> **Exercise**:
Write the entries out again exactly; any picture among them gets left out.

:: Material for this task

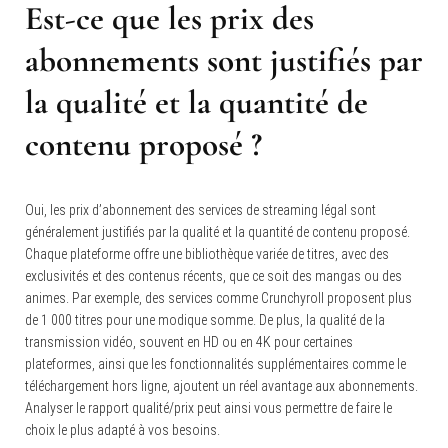
Est-ce que les prix des
abonnements sont justifiés par
la qualité et la quantité de
contenu proposé ?
Oui, les prix d’abonnement des services de streaming légal sont
généralement justifiés par la qualité et la quantité de contenu proposé.
Chaque plateforme offre une bibliothèque variée de titres, avec des
exclusivités et des contenus récents, que ce soit des mangas ou des
animes. Par exemple, des services comme Crunchyroll proposent plus
de 1 000 titres pour une modique somme. De plus, la qualité de la
transmission vidéo, souvent en HD ou en 4K pour certaines
plateformes, ainsi que les fonctionnalités supplémentaires comme le
téléchargement hors ligne, ajoutent un réel avantage aux abonnements.
Analyser le rapport qualité/prix peut ainsi vous permettre de faire le
choix le plus adapté à vos besoins.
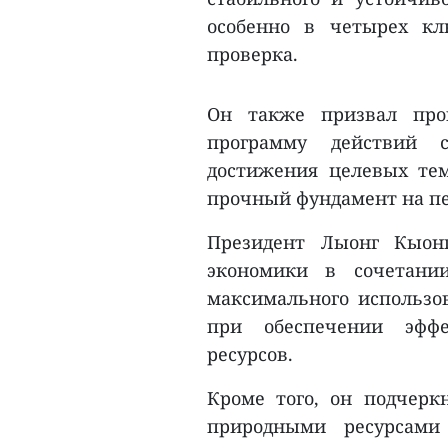
особенно в четырех кл
проверка.
Он также призвал про
программу действий
достижения целевых тем
прочный фундамент на пер
Президент Лыонг Кыонг
экономики в сочетани
максимального использ
при обеспечении эффе
ресурсов.
Кроме того, он подчерк
природными ресурсами 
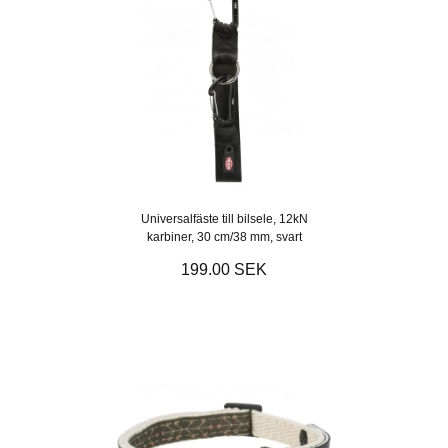
Universalfäste till bilsele, 12kN
karbiner, 30 cm/38 mm, svart
199.00 SEK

::::

> **Task solution**:
Est-ce que les prix des
abonnements sont justifiés par
la qualité et la quantité de
contenu proposé ?
Oui, les prix d’abonnement des services de streaming légal sont
généralement justifiés par la qualité et la quantité de contenu proposé.
Chaque plateforme offre une bibliothèque variée de titres, avec des
exclusivités et des contenus récents, que ce soit des mangas ou des
animes. Par exemple, des services comme Crunchyroll proposent plus
de 1 000 titres pour une modique somme. De plus, la qualité de la
transmission vidéo, souvent en HD ou en 4K pour certaines
plateformes, ainsi que les fonctionnalités supplémentaires comme le
téléchargement hors ligne, ajoutent un réel avantage aux abonnements.
Analyser le rapport qualité/prix peut ainsi vous permettre de faire le
choix le plus adapté à vos besoins.
особенно в четырех кл
проверка.
Он также призвал про
программу действий
достижения целевых тем
прочный фундамент на пер
Президент Лыонг Кыонг
экономики в сочетани
максимального использ
при обеспечении эффе
ресурсов.
Кроме того, он подчерк
природными ресурсами 
Universalfäste till bilsele, 12kN
karbiner, 30 cm/38 mm, svart
199.00 SEK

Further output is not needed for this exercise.